As we waited for our soup, we all got into the spirit of Nick’s review and offered a few initial opinions of Harry Starker’s as he wrote their name into the first column of his notebook.  As the soup arrived Mom ordered trout, I had a Caesar salad with chicken, Katie had chicken fingers and Nick ordered a hamburger and fries.  We had to try the desserts, and while I don’t remember what I had, I know that Nick ordered Tiramisu.  He always ordered that or something chocolate like a torte, cake or brownie sundae.    

Lunch at Fedoras

Nick (about 11 years), my Mom, Katie (about 10 years) and Ian (3-4 years) at Fedora's for one of our Saturday lunches.

 

Harry Starker’s received 50 out of 60 points and did very well in Nick’s first review!  Several categories received a “5” including soups, desserts, waiter service, waiter attitude (to Nick there was a difference!) and condiments (he liked that the ketchup was served in a little white bowl).  He also rewarded them a few bonus points for the Tiramisu.    

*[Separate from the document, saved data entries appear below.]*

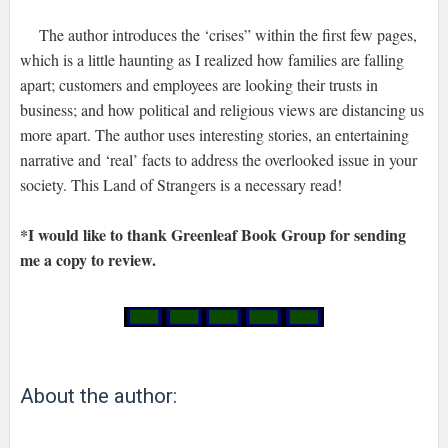
The author introduces the ‘crises” within the first few pages,
which is a little haunting as I realized how families are falling
apart; customers and employees are looking their trusts in
business; and how political and religious views are distancing us
more apart. The author uses interesting stories, an entertaining
narrative and ‘real’ facts to address the overlooked issue in your
society. This Land of Strangers is a necessary read!
*I would like to thank Greenleaf Book Group for sending
me a copy to review.
About the author:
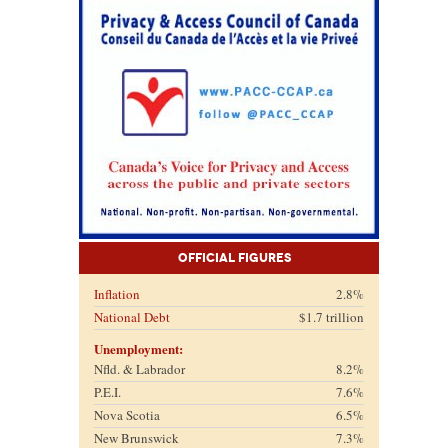
Official Figures
Inflation
2.8%
National Debt
$1.7 trillion
Unemployment:
Nfld. & Labrador
8.2%
P.E.I.
7.6%
Nova Scotia
6.5%
New Brunswick
7.3%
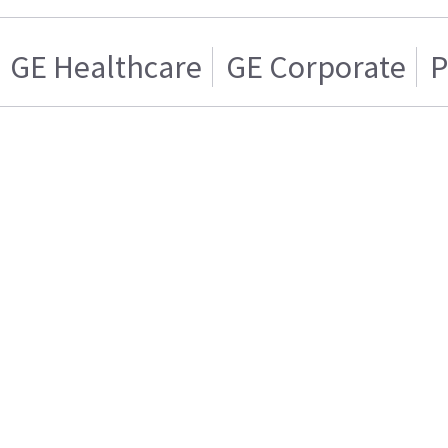
GE Healthcare
GE Corporate
P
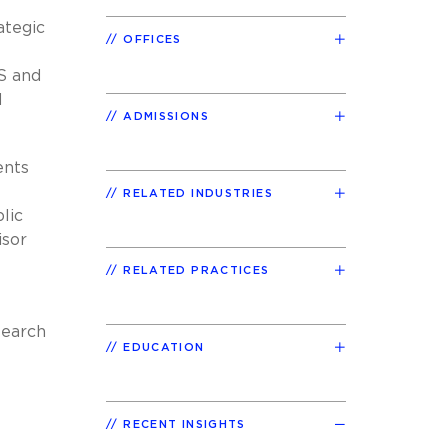
ategic
OFFICES
S and
d
ADMISSIONS
ents
RELATED INDUSTRIES
lic
isor
RELATED PRACTICES
search
EDUCATION
RECENT INSIGHTS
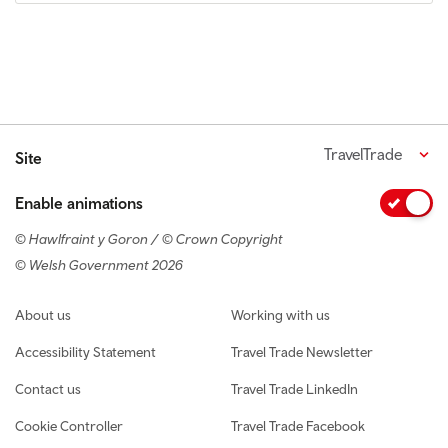
TravelTrade
Site
Enable animations
© Hawlfraint y Goron / © Crown Copyright
© Welsh Government 2026
Footer navigation
About us
Working with us
Accessibility Statement
Travel Trade Newsletter
Contact us
Travel Trade LinkedIn
Cookie Controller
Travel Trade Facebook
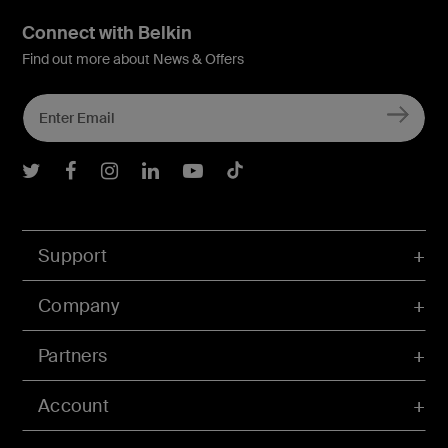
Connect with Belkin
Find out more about News & Offers
Belkin Twitter
Belkin Facebook
Belkin Instagram
Belkin LInkedIn
Belkin Youtube
Belkin TikTok
Support
Company
Partners
Account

That year and a year or two after that Nick loaded his little book up with reviews of other restaurants where we would go and have Saturday lunch.  At the time, they typically included restaurants on the Plaza, in Brookside or Crown Center  (about 1992-93).  We went everyplace from Annie’s Santa Fe (now closed) to Fred P. Ott’s; from Winstead’s to Fedora’s (also now closed, but it was a favorite!); from Houlihan’s to the Classic Cup.  We would also venture out and go to places he wanted to try like “V’s” Italian Restaurant  where he would order their really yummy French Fries with spaghetti and meatballs.  They also had a Tiramisu that he loved.  He had seen an ad for it claiming the best Italian food and that it was right next to “Cool Crest” a fun miniature golf course that we went to after lunch.    

Another favorite was Jasper’s Trattoria or the Marco Polo Market on Wornall (before they moved to their current location).  We’d get sausage sandwiches or pasta, and then of course the Tiramisu for Nick!  They always got 5 points in every category in Nick’s  book.  Jasper’s was also a dinner destination for us on the nights we would take the kids to Starlight Theatre and it still is.  JJ serves such wonderful food, the atmosphere is great and it is a family all-time favorite, including Nick, to this day.    

Trezo Vino Lunch

My Mom and Nick, after one of our recent Saturday lunches, in front of Trezo Vino in Park Place (in Leawood)

 

While Nick’s restaurant review notebook has long disappeared, the memories have not, and Nick, Mom and I still try to go to lunch on Saturdays a couple of times a year.  And sometimes Nick and I meet for lunch during the week, usually at Lidia’s (yes another Italian restaurant with a fantastic Tiramisu!) where we order the pasta tasting trio or the Frico.  The Frico is a specialty of the Friuli region of Italy – it is an envelope of golden-brown, crisp Montasio cheese with potato, leek and the filling of your choice – typically either crab, shrimp or sausage are the options available.     

Some of my favorite dining experiences have been with Nick – no matter his age, 10 or 25.  He has impeccable manners, we have wonderful conversations and we have great food at special places.  I’ll always fondly remember the time we went to Starker’s when he brought his review book and ordered the Soup du Jour.  But I especially enjoy the times we have lunch or dinner now, as eating with Nick is not just about dining, but about the time we spend together.